Monday, August 13, 2012

Quiet Can be Good: Stoner by John Williams

First off, let's get some things straight: this is not a novel about a Sean Penn-like character from "Fast Times at Ridgemont High" smoking weed in the bathroom. Nor is the author a baton-toting movie-theme composer. A friend of mine at work told me about the book and suggested I read it. I'm glad I did.

I had never heard of this John Williams nor this novel, written in 1965 (his Augustus won the National Book Award--not that I'd heard of that either). But I was intrigued. The novel is quietly satiric about college life in a way that so few more modern, heavy-handed, slap-you-in-the-face-and-wink-at-all-the-in-jokes universitry novels aren't. I'm thinking of Jane Smiley's Moo, or Tom Wolfe's I Am Charlotte Simmons, or Richard Russo's Straight Man. I haven't set foot on a college campus in a long time--except as a visitor and an alum--so references to the most current theories and fish-in-a-barrel easy targets are lost on me. Further, Williams's writing is so simple and clear yet his characters are haunting and poignant.

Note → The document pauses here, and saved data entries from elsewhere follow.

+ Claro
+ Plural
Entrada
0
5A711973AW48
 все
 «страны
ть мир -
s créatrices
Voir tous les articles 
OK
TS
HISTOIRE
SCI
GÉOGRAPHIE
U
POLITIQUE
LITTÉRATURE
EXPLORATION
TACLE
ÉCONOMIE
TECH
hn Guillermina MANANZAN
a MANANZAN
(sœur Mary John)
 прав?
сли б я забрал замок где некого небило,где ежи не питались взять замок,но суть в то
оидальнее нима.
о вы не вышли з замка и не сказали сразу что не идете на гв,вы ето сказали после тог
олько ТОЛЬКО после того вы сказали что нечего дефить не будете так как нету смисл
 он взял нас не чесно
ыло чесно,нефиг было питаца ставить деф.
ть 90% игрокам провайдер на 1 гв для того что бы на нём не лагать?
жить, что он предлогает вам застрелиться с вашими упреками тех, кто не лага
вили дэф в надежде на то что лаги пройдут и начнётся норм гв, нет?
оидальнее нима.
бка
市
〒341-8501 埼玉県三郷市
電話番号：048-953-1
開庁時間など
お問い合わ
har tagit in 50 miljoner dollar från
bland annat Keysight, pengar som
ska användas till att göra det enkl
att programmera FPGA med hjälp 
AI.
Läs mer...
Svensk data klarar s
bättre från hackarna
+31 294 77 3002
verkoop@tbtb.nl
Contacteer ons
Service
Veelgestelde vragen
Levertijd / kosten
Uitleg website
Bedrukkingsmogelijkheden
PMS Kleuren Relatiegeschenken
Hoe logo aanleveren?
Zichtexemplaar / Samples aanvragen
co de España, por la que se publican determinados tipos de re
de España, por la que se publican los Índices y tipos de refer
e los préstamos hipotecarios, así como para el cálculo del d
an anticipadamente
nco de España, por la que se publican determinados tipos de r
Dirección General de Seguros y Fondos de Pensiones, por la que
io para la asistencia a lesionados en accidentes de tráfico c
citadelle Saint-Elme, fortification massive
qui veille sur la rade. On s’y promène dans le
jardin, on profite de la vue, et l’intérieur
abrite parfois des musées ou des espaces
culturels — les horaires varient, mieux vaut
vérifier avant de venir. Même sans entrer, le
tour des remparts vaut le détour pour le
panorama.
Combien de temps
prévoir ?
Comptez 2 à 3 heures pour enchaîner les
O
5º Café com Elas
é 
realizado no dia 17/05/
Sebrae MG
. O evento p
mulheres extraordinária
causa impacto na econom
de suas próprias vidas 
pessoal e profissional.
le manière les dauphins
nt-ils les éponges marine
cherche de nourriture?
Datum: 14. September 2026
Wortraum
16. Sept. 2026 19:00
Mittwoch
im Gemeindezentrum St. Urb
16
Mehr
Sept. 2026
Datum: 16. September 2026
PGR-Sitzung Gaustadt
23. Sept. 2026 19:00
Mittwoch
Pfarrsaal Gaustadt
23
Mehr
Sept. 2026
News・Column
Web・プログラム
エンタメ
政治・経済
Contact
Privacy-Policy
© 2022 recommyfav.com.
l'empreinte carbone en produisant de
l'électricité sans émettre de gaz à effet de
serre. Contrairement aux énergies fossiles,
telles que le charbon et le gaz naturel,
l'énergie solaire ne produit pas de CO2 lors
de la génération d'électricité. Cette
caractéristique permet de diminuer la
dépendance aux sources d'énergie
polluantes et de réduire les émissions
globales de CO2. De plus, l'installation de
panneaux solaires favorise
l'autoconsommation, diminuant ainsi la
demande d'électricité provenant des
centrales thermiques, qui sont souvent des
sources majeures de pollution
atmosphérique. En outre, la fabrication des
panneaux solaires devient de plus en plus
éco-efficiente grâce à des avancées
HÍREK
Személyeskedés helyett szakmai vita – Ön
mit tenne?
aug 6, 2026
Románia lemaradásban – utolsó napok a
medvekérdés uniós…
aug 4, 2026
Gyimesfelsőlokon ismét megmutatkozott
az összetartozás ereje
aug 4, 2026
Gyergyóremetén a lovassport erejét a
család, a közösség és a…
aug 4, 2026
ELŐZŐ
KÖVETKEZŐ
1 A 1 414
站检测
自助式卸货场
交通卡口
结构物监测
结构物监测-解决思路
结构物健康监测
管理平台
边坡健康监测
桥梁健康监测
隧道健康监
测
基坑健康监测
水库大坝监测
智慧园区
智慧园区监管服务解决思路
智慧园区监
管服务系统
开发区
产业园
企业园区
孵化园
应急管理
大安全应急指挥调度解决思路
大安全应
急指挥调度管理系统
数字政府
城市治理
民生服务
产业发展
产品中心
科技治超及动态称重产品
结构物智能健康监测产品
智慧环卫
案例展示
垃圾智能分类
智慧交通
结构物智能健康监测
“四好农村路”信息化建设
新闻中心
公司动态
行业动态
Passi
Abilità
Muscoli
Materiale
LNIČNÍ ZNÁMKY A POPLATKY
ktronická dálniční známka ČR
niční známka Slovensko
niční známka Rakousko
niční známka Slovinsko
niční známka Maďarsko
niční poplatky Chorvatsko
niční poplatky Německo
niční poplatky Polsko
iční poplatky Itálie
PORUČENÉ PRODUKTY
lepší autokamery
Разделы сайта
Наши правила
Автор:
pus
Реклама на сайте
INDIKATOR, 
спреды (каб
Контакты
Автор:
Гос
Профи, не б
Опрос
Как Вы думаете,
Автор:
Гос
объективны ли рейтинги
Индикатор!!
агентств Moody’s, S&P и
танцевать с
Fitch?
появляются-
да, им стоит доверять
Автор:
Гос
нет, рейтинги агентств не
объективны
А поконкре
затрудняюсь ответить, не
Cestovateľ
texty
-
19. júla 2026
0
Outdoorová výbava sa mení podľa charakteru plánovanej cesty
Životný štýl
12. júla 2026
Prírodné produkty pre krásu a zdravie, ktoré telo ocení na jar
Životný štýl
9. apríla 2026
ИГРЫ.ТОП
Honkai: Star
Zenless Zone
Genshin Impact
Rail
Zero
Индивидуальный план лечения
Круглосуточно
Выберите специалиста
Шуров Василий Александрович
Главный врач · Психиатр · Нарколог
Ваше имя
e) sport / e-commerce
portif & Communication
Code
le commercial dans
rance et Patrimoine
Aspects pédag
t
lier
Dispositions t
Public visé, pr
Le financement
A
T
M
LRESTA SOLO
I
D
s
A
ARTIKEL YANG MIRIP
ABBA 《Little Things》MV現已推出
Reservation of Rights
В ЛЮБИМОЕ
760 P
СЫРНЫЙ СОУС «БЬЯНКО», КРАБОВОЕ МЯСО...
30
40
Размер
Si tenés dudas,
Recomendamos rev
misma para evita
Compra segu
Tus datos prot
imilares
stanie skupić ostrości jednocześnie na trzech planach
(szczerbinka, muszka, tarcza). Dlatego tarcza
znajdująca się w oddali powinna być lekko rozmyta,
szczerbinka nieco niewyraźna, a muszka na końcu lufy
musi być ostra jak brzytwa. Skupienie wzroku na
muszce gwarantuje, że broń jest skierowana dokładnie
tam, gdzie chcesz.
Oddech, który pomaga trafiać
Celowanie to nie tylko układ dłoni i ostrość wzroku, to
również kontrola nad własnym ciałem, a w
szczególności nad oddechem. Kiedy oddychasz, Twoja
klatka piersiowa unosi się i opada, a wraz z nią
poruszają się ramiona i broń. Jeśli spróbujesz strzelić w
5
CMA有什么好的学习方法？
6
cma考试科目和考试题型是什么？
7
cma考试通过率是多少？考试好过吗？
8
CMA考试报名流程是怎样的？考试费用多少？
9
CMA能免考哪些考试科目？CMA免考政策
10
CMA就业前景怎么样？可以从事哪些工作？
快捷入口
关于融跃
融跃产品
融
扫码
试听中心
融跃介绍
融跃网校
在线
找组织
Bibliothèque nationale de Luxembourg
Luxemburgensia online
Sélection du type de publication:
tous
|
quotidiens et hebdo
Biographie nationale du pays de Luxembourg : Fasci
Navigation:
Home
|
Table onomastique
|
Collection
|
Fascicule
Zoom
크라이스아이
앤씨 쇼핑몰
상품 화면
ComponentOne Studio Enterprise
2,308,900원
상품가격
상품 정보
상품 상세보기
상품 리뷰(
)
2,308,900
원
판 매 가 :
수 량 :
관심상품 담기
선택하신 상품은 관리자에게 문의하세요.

The title refers to William Stoner, the only son of Missouri farmers at the turn of the 20th century. We are told at the very beginning that Stoner was an unremarkable man, quickly forgotten by his peers and his students, and an accidental academic. Yet his life was marked by infrequent passion, first for his career, then for the women he marked as his love, and later for his daughter.One crucial decision becomes the defining moment of his life and, though stoic and silent until the end of his life, we see how it haunts him.

This is not a deep book, but it's more complex the more you peel away at the layers. Perhaps some characters are drawn too one-dimensionally, Stoner's wife is too evil and his one academic rival too predictably Richard III-like. But there are some unforgettable scenes and brilliant characters. Whe Stoner finds brief happiness in love, your heart swells for the man because he seems so pure and good and unrecognized. He would be the tall man in the corner at a party who no one would remember having seen or spoken to, but who we could now guess had a hidden depth that we would have never known. Stoner is a tragic figure and, amazingly enough, I've never read about someone so boring who was this interesting.

I've read a lot this summer, but this books stands out much like Stoner himself--unexpectedly and quietly good.